My Health in Week 24
- Overall: Improving in health, I’m learning my limitations but still pushing forward. On the left, you’ll see I went on another Segway Tour ride, feeling ready for it. 1 1/2 hours of sidewalk cracks, bumps, and hips / ankles getting a workout, I still felt fine but ankles were definitely swollen (but went down pretty quickly). Made a big dinner and that evening was my downfall. The rest of the Saturday evening & Sunday were spent with a sore body all over, swollen ankles, and limping due to hips. Going to the pool on Sunday helped, but enough rest and then the chiropractor on Monday morning did the trick. Feeling much better (even in the evening) on Monday compared to the weekend. I was declining in energy on Tuesday and went to the pool, took a nap, and back to myself in the afternoon.
- Exercise: FINALLY, I am able to start exercising on a consistent basis. Exercises consist of:
- Chiropractor 3X per week (send a comment if you want detailed info): Neck warm-ups, wobble chair, adjustment, head weights for 10 minutes, traction for 20 minutes, and traction against the wall for 10 (will go up to 20 minutes)
- Head weights 2X per day for 10 minutes each (1X in the evening if it’s a day at the chiropractor)
- Walking as far as I can outside (currently around 10-20 minutes)
- Pool exercises on days not at the chiropractor. Times range from 1/2 – 1 hour and consist of exercise gloves, walking / high-stepping, push-ups and pulling legs in/out / side-to-side to strengthen core.
- Sleep: I am still waking up twice a night. I go to bed at 10pm, get up around 1am (take 1 ibuprofen), then around 4am (take 1 ibuprofen, 1 probiotic, and fish oil), then finally get up at 6:30-7:30am. The 2nd time I wake up, I usually pass out and wake up around 5am.
- Supplements: Probiotics, Vitamin D3, Magnesium (Gluconate), HCL (1-2 times per week), digestive enzymes, and Maine Omega-3 fish oil are my standard. I’ve added Chromium Picolinate and Vitamin B-Complex – most of supplementation is done at breakfast time.
- Current Areas of Concern: Depending on the type of day (different exercises / activities) and time (evenings are the worst), my hips and ankles still act up. Also, prolonged sitting enhances stiffness and fatigue. Still difficult to raise my hands over my head and neck is still stiff (more on left than right).

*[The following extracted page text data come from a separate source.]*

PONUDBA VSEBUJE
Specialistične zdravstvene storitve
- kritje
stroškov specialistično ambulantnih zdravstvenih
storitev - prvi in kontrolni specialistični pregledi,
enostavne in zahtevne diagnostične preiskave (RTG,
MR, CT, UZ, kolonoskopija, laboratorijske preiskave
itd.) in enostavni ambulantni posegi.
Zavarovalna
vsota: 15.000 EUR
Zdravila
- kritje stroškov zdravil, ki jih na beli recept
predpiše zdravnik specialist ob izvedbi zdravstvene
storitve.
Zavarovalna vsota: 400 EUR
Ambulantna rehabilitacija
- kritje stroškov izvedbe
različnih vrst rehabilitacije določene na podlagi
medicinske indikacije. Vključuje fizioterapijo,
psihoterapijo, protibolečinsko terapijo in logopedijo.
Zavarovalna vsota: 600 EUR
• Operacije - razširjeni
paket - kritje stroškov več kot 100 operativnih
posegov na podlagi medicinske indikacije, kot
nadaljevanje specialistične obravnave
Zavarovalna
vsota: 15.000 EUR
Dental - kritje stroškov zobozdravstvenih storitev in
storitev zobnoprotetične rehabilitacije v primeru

- Areas of Improvement: Adding the chiropractor 3 times a week along with exercise has improved movement / flexibility. I’m now barely able to bend over and pick up things off the floor (to me this is a BIG win). Adding the nutrients I lacked from the Metametrix test has boosted my energy levels and reduced swelling. Overall I’ve made some big steps this week and it’s starting to show.
- Enbrel: It has been 19 1/2 weeks since my last shot.
- My lowest weight was 130 lbs. and a BMI of 18.18.